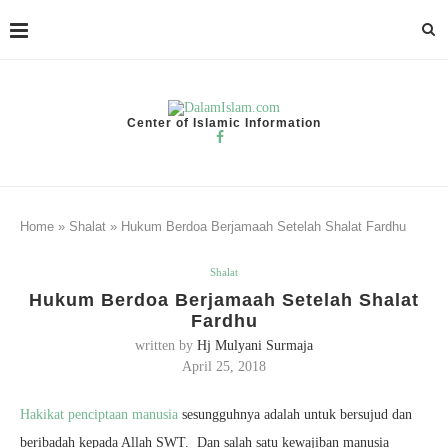
Center of Islamic Information
Home
»
Shalat
»
Hukum Berdoa Berjamaah Setelah Shalat Fardhu
Shalat
Hukum Berdoa Berjamaah Setelah Shalat
Fardhu
written by
Hj Mulyani Surmaja
April 25, 2018
Hakikat penciptaan manusia
sesungguhnya adalah untuk bersujud dan
beribadah kepada Allah SWT. Dan salah satu kewajiban manusia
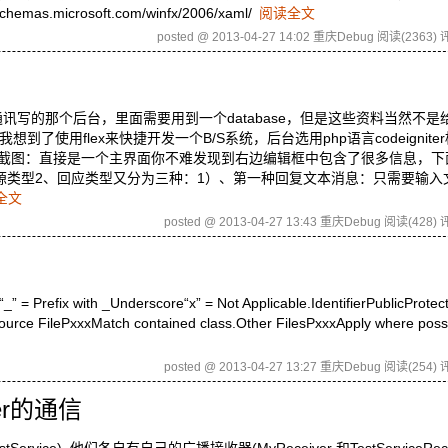
schemas.microsoft.com/winfx/2006/xaml/
阅读全文
posted @ 2013-04-27 14:02 重庆Debug
阅读(2363)
评
写的那个后台，里面需要用到一个database，但是这些资料当然不是
使用flex来快捷开发一个B/S系统，后台选用php语言codeignite
统截图：直接是一个主界面你不难发现到右边编辑框中包含了很多信息，下
源类型2、回应类型又分为三种：1）、第一种回复文本消息：只需要输入
全文
posted @ 2013-04-27 13:43 重庆Debug
阅读(428)
评
 Prefix with _Underscore“x” = Not Applicable.IdentifierPublicProtect
urce FilePxxxMatch contained class.Other FilesPxxxApply where pos
posted @ 2013-04-27 13:27 重庆Debug
阅读(254)
评
iver的通信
+---+
▶ TASK TO COMPLETE: Would you transcribe the whole listing above exactly? The pictures should not be included.

▶ YOUR SOLUTION:
Center of Islamic Information
Home
»
Shalat
»
Hukum Berdoa Berjamaah Setelah Shalat Fardhu
Shalat
Hukum Berdoa Berjamaah Setelah Shalat
Fardhu
written by
Hj Mulyani Surmaja
April 25, 2018
Hakikat penciptaan manusia
sesungguhnya adalah untuk bersujud dan
beribadah kepada Allah SWT. Dan salah satu kewajiban manusia
schemas.microsoft.com/winfx/2006/xaml/
阅读全文
posted @ 2013-04-27 14:02 重庆Debug
阅读(2363)
评
写的那个后台，里面需要用到一个database，但是这些资料当然不是
使用flex来快捷开发一个B/S系统，后台选用php语言codeignite
统截图：直接是一个主界面你不难发现到右边编辑框中包含了很多信息，下
源类型2、回应类型又分为三种：1）、第一种回复文本消息：只需要输入
全文
posted @ 2013-04-27 13:43 重庆Debug
阅读(428)
评
 Prefix with _Underscore“x” = Not Applicable.IdentifierPublicProtect
urce FilePxxxMatch contained class.Other FilesPxxxApply where pos
posted @ 2013-04-27 13:27 重庆Debug
阅读(254)
评
iver的通信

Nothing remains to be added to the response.